Important: The tensor package has been deprecated. Use the superseding commands DifferentialGeometry[Tensor][EinsteinTensor] and Physics[Einstein] instead.

Define the coordinate variables and the covariant Schwarzchild metric tensor components.

 > $\mathrm{with}\left(\mathrm{tensor}\right):$
 > $\mathrm{coord}≔\left[t,r,\mathrm{th},\mathrm{ph}\right]:$
 > $\mathrm{g_compts}≔\mathrm{array}\left(\mathrm{symmetric},\mathrm{sparse},1..4,1..4\right):$
 > $\mathrm{g_compts}\left[1,1\right]≔1-\frac{2m}{r}:$$\mathrm{g_compts}\left[2,2\right]≔-\frac{1}{\mathrm{g_compts}\left[1,1\right]}:$
 > $\mathrm{g_compts}\left[3,3\right]≔-{r}^{2}:$$\mathrm{g_compts}\left[4,4\right]≔-{r}^{2}{\mathrm{sin}\left(\mathrm{th}\right)}^{2}:$
 > $g≔\mathrm{create}\left(\left[-1,-1\right],\mathrm{eval}\left(\mathrm{g_compts}\right)\right)$
 ${g}{≔}{table}{}\left(\left[{\mathrm{index_char}}{=}\left[{-1}{,}{-1}\right]{,}{\mathrm{compts}}{=}\left[\begin{array}{cccc}{1}{-}\frac{{2}{}{m}}{{r}}& {0}& {0}& {0}\\ {0}& {-}\frac{{1}}{{1}{-}\frac{{2}{}{m}}{{r}}}& {0}& {0}\\ {0}& {0}& {-}{{r}}^{{2}}& {0}\\ {0}& {0}& {0}& {-}{{r}}^{{2}}{}{{\mathrm{sin}}{}\left({\mathrm{th}}\right)}^{{2}}\end{array}\right]\right]\right)$ (1)

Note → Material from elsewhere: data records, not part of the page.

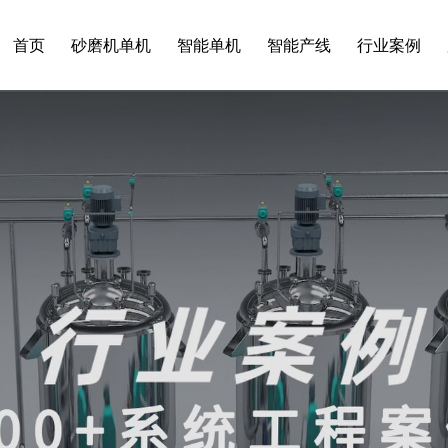
首页
砂磨机单机
智能单机
智能产线
行业案例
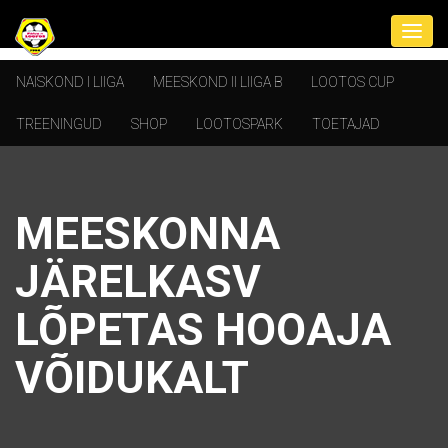
NAISKOND I LIIGA
MEESKOND II LIIGA B
LOOTOS CUP
TREENINGUD
SHOP
LOOTOSPARK
TOETAJAD
MEESKONNA
JÄRELKASV
LÕPETAS HOOAJA
VÕIDUKALT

Now compute all of the quantities necessary to compute the Einstein tensor:

 > $\mathrm{ginv}≔\mathrm{invert}\left(g,'\mathrm{detg}'\right):$
 > $\mathrm{D1g}≔\mathrm{d1metric}\left(g,\mathrm{coord}\right):$$\mathrm{D2g}≔\mathrm{d2metric}\left(\mathrm{D1g},\mathrm{coord}\right):$
 > $\mathrm{Cf1}≔\mathrm{Christoffel1}\left(\mathrm{D1g}\right):$
 > $\mathrm{RMN}≔\mathrm{Riemann}\left(\mathrm{ginv},\mathrm{D2g},\mathrm{Cf1}\right):$
 > $\mathrm{RICCI}≔\mathrm{Ricci}\left(\mathrm{ginv},\mathrm{RMN}\right):$
 > $\mathrm{RS}≔\mathrm{Ricciscalar}\left(\mathrm{ginv},\mathrm{RICCI}\right):$

Compute the Einstein tensor:

 > $\mathrm{Estn}≔\mathrm{Einstein}\left(g,\mathrm{RICCI},\mathrm{RS}\right)$
 ${\mathrm{Estn}}{≔}{table}{}\left(\left[{\mathrm{index_char}}{=}\left[{-1}{,}{-1}\right]{,}{\mathrm{compts}}{=}\left[\begin{array}{cccc}{0}& {0}& {0}& {0}\\ {0}& {0}& {0}& {0}\\ {0}& {0}& {0}& {0}\\ {0}& {0}& {0}& {0}\end{array}\right]\right]\right)$ (2)

You can also view the result using the function tensor[displayGR].